What follows is a listing. Write it all out exactly.

· · · · · · ·

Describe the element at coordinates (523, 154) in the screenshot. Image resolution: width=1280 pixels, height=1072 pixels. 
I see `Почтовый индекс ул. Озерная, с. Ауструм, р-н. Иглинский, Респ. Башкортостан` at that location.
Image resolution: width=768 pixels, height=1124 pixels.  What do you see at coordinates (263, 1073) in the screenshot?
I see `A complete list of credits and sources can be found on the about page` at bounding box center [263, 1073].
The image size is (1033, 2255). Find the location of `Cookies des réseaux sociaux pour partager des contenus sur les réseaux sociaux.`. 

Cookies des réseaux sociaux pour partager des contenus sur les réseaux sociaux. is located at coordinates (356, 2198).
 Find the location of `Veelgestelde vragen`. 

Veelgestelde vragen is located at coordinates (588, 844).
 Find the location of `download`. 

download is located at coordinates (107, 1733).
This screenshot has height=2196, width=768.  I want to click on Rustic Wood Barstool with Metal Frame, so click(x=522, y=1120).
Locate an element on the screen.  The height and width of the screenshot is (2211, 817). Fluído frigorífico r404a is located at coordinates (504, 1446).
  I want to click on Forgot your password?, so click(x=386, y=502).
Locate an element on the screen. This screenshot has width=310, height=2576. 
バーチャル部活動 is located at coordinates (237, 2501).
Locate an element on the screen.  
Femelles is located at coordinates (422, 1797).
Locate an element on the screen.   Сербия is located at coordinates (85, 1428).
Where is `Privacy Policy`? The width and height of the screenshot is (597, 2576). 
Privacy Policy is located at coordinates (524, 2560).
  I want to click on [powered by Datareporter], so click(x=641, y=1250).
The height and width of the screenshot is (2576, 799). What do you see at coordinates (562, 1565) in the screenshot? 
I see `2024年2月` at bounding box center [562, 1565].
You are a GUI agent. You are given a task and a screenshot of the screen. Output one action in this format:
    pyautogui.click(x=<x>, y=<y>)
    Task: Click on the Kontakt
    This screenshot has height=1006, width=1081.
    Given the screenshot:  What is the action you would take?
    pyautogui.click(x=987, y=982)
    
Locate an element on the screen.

· · · · · · ·

§ **Solution to the exercise**
Describe the element at coordinates (523, 154) in the screenshot. Image resolution: width=1280 pixels, height=1072 pixels. 
I see `Почтовый индекс ул. Озерная, с. Ауструм, р-н. Иглинский, Респ. Башкортостан` at that location.
Image resolution: width=768 pixels, height=1124 pixels.  What do you see at coordinates (263, 1073) in the screenshot?
I see `A complete list of credits and sources can be found on the about page` at bounding box center [263, 1073].
The image size is (1033, 2255). Find the location of `Cookies des réseaux sociaux pour partager des contenus sur les réseaux sociaux.`. 

Cookies des réseaux sociaux pour partager des contenus sur les réseaux sociaux. is located at coordinates (356, 2198).
 Find the location of `Veelgestelde vragen`. 

Veelgestelde vragen is located at coordinates (588, 844).
 Find the location of `download`. 

download is located at coordinates (107, 1733).
This screenshot has height=2196, width=768.  I want to click on Rustic Wood Barstool with Metal Frame, so click(x=522, y=1120).
Locate an element on the screen.  The height and width of the screenshot is (2211, 817). Fluído frigorífico r404a is located at coordinates (504, 1446).
  I want to click on Forgot your password?, so click(x=386, y=502).
Locate an element on the screen. This screenshot has width=310, height=2576. 
バーチャル部活動 is located at coordinates (237, 2501).
Locate an element on the screen.  
Femelles is located at coordinates (422, 1797).
Locate an element on the screen.   Сербия is located at coordinates (85, 1428).
Where is `Privacy Policy`? The width and height of the screenshot is (597, 2576). 
Privacy Policy is located at coordinates (524, 2560).
  I want to click on [powered by Datareporter], so click(x=641, y=1250).
The height and width of the screenshot is (2576, 799). What do you see at coordinates (562, 1565) in the screenshot? 
I see `2024年2月` at bounding box center [562, 1565].
You are a GUI agent. You are given a task and a screenshot of the screen. Output one action in this format:
    pyautogui.click(x=<x>, y=<y>)
    Task: Click on the Kontakt
    This screenshot has height=1006, width=1081.
    Given the screenshot:  What is the action you would take?
    pyautogui.click(x=987, y=982)
    
Locate an element on the screen.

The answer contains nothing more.